A young girl was carried in by her mother. Her left foot was swollen and so painful that the girl could not walk on it. Her mother told the staff that a big thorn had punctured her foot as she was out walking. The area between her toes was badly swollen and infected. This was definitely a case that needed to be seen.

      They could hardly believe what they were hearing.
      For them, this offer was an amazing gesture of kindness.

It was clear that Helen, as her name turned out to be, was not accustomed to seeing doctors - especially not white doctors. Her mother coaxed her to lie down on the rough wooden bench "exam table", held her tightly in her arms and covered her eyes so she would not see the anesthesia being injected.

It hurt. Even the distraction of a lollipop to suck on was not enough to take Helen’s mind off the sensation of Doctor Nelson probing the wound with metal forceps. Finally, the doctor pronounced that there was no longer a thorn there, and that the wound should stay open so the infection could drain out. A clean white gauze dressing and bandage was applied.

Helen’s mother was given more dressings and bandages to take home, and instructed that Helen should keep off her foot for a few days and keep it elevated. The team took time to pray with them.
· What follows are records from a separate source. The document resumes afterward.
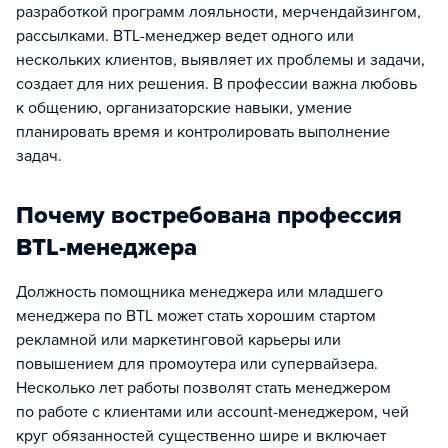
разработкой программ лояльности, мерчендайзингом,
рассылками. BTL-менеджер ведет одного или
нескольких клиентов, выявляет их проблемы и задачи,
создает для них решения. В профессии важна любовь
к общению, организаторские навыки, умение
планировать время и контролировать выполнение
задач.
Почему востребована профессия
BTL-менеджера
Должность помощника менеджера или младшего
менеджера по BTL может стать хорошим стартом
рекламной или маркетинговой карьеры или
повышением для промоутера или супервайзера.
Несколько лет работы позволят стать менеджером
по работе с клиентами или account-менеджером, чей
круг обязанностей существенно шире и включает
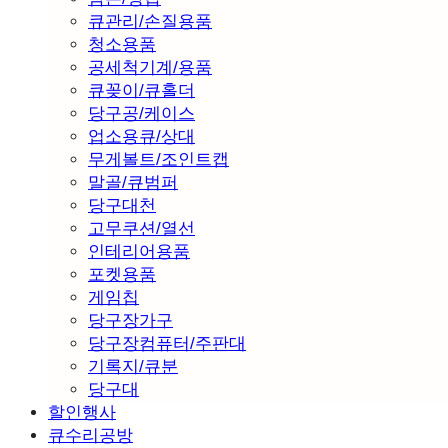
큐관리/손질용품
청소용품
공세척기계/용품
큐꽂이/큐홀더
당구공/케이스
업소용큐/상대
무게볼트/조인트캡
말골/큐범퍼
당구대천
고무쿠션/열선
인테리어용품
포켓용품
게임칩
당구장가구
당구장컴퓨터/주판대
기록지/큐분
당구대
할인행사
큐수리공방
Helen’s mother started to pick up the 10 year-old to swing her on to her back to be carried home. Then Lee Sonius, the Regional Director for SSA, stepped in and offered to drive them home. They could hardly believe what they were hearing. For them, this offer was an amazing gesture of kindness. For the team it was another great opportunity and privilege to be the Voice and Hands of Jesus and to go the extra mile - literally.